→ **What you are asked to do**: Having read the records, set them all down exactly as they appear.

####################

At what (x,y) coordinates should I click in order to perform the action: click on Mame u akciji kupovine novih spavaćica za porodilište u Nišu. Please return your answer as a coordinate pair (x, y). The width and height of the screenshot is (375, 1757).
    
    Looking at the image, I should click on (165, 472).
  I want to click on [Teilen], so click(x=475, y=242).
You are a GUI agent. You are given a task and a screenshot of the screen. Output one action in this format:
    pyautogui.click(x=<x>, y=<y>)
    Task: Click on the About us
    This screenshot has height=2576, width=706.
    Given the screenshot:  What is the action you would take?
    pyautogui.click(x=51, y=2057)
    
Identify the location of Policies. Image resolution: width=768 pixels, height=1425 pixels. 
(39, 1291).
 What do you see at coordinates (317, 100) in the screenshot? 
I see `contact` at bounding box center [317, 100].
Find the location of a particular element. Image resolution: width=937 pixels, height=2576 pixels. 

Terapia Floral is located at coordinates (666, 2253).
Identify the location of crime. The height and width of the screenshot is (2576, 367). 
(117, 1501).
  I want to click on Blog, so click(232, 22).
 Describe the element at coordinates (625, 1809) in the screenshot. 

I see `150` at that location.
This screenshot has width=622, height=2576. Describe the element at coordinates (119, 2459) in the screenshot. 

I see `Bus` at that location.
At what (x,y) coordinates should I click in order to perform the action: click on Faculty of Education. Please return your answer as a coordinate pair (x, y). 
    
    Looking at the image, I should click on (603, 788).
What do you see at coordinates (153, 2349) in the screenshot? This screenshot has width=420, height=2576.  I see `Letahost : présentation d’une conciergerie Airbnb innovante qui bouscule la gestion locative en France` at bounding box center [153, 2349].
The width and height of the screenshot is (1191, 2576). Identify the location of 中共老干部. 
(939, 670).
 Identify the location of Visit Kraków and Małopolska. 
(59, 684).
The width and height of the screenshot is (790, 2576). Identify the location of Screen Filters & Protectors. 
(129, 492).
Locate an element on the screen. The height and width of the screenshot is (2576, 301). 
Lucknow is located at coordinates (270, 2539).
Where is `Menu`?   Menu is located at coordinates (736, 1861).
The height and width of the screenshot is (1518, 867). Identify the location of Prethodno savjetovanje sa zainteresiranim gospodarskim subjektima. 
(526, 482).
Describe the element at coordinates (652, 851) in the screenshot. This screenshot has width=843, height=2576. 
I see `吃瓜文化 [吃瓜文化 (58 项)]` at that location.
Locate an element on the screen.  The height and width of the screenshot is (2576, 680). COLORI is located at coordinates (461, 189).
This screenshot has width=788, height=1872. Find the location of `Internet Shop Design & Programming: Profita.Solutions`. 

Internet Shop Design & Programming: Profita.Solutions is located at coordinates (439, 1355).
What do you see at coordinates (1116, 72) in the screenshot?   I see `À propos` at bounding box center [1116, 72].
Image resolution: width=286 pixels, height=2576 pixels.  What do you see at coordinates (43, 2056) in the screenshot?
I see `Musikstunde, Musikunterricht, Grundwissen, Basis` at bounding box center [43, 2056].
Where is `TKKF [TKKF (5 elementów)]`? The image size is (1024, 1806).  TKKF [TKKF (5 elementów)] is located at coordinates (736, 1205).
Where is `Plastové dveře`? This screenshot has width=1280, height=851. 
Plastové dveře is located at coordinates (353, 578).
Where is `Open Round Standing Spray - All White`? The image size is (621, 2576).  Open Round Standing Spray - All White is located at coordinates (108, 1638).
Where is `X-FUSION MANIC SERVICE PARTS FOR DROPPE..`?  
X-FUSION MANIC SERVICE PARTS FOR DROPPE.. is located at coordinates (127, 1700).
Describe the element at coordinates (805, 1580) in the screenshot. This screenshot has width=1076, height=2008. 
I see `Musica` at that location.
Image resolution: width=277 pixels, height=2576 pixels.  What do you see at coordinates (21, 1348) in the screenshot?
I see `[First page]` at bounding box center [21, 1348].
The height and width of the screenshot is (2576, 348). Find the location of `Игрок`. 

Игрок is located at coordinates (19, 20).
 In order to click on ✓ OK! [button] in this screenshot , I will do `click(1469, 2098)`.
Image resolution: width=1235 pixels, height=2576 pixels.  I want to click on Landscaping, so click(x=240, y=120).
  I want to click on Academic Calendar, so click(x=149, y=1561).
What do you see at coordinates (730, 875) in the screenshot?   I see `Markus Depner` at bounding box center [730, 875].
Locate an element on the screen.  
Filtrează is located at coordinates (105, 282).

####################

→ **Output**:
At what (x,y) coordinates should I click in order to perform the action: click on Mame u akciji kupovine novih spavaćica za porodilište u Nišu. Please return your answer as a coordinate pair (x, y). The width and height of the screenshot is (375, 1757).
    
    Looking at the image, I should click on (165, 472).
  I want to click on [Teilen], so click(x=475, y=242).
You are a GUI agent. You are given a task and a screenshot of the screen. Output one action in this format:
    pyautogui.click(x=<x>, y=<y>)
    Task: Click on the About us
    This screenshot has height=2576, width=706.
    Given the screenshot:  What is the action you would take?
    pyautogui.click(x=51, y=2057)
    
Identify the location of Policies. Image resolution: width=768 pixels, height=1425 pixels. 
(39, 1291).
 What do you see at coordinates (317, 100) in the screenshot? 
I see `contact` at bounding box center [317, 100].
Find the location of a particular element. Image resolution: width=937 pixels, height=2576 pixels. 

Terapia Floral is located at coordinates (666, 2253).
Identify the location of crime. The height and width of the screenshot is (2576, 367). 
(117, 1501).
  I want to click on Blog, so click(232, 22).
 Describe the element at coordinates (625, 1809) in the screenshot. 

I see `150` at that location.
This screenshot has width=622, height=2576. Describe the element at coordinates (119, 2459) in the screenshot. 

I see `Bus` at that location.
At what (x,y) coordinates should I click in order to perform the action: click on Faculty of Education. Please return your answer as a coordinate pair (x, y). 
    
    Looking at the image, I should click on (603, 788).
What do you see at coordinates (153, 2349) in the screenshot? This screenshot has width=420, height=2576.  I see `Letahost : présentation d’une conciergerie Airbnb innovante qui bouscule la gestion locative en France` at bounding box center [153, 2349].
The width and height of the screenshot is (1191, 2576). Identify the location of 中共老干部. 
(939, 670).
 Identify the location of Visit Kraków and Małopolska. 
(59, 684).
The width and height of the screenshot is (790, 2576). Identify the location of Screen Filters & Protectors. 
(129, 492).
Locate an element on the screen. The height and width of the screenshot is (2576, 301). 
Lucknow is located at coordinates (270, 2539).
Where is `Menu`?   Menu is located at coordinates (736, 1861).
The height and width of the screenshot is (1518, 867). Identify the location of Prethodno savjetovanje sa zainteresiranim gospodarskim subjektima. 
(526, 482).
Describe the element at coordinates (652, 851) in the screenshot. This screenshot has width=843, height=2576. 
I see `吃瓜文化 [吃瓜文化 (58 项)]` at that location.
Locate an element on the screen.  The height and width of the screenshot is (2576, 680). COLORI is located at coordinates (461, 189).
This screenshot has width=788, height=1872. Find the location of `Internet Shop Design & Programming: Profita.Solutions`. 

Internet Shop Design & Programming: Profita.Solutions is located at coordinates (439, 1355).
What do you see at coordinates (1116, 72) in the screenshot?   I see `À propos` at bounding box center [1116, 72].
Image resolution: width=286 pixels, height=2576 pixels.  What do you see at coordinates (43, 2056) in the screenshot?
I see `Musikstunde, Musikunterricht, Grundwissen, Basis` at bounding box center [43, 2056].
Where is `TKKF [TKKF (5 elementów)]`? The image size is (1024, 1806).  TKKF [TKKF (5 elementów)] is located at coordinates (736, 1205).
Where is `Plastové dveře`? This screenshot has width=1280, height=851. 
Plastové dveře is located at coordinates (353, 578).
Where is `Open Round Standing Spray - All White`? The image size is (621, 2576).  Open Round Standing Spray - All White is located at coordinates (108, 1638).
Where is `X-FUSION MANIC SERVICE PARTS FOR DROPPE..`?  
X-FUSION MANIC SERVICE PARTS FOR DROPPE.. is located at coordinates (127, 1700).
Describe the element at coordinates (805, 1580) in the screenshot. This screenshot has width=1076, height=2008. 
I see `Musica` at that location.
Image resolution: width=277 pixels, height=2576 pixels.  What do you see at coordinates (21, 1348) in the screenshot?
I see `[First page]` at bounding box center [21, 1348].
The height and width of the screenshot is (2576, 348). Find the location of `Игрок`. 

Игрок is located at coordinates (19, 20).
 In order to click on ✓ OK! [button] in this screenshot , I will do `click(1469, 2098)`.
Image resolution: width=1235 pixels, height=2576 pixels.  I want to click on Landscaping, so click(x=240, y=120).
  I want to click on Academic Calendar, so click(x=149, y=1561).
What do you see at coordinates (730, 875) in the screenshot?   I see `Markus Depner` at bounding box center [730, 875].
Locate an element on the screen.  
Filtrează is located at coordinates (105, 282).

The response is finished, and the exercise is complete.